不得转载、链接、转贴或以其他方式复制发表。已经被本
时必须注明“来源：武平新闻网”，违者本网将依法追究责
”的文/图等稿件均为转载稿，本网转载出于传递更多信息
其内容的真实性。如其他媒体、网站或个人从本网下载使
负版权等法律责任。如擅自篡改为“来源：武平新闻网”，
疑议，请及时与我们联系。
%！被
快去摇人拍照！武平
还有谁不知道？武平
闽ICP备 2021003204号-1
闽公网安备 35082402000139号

______________________________

» What the exercise asks
Look through the records and copy down every line that holds "武平新闻网".

» Exercise result
时必须注明“来源：武平新闻网”，违者本网将依法追究责
负版权等法律责任。如擅自篡改为“来源：武平新闻网”，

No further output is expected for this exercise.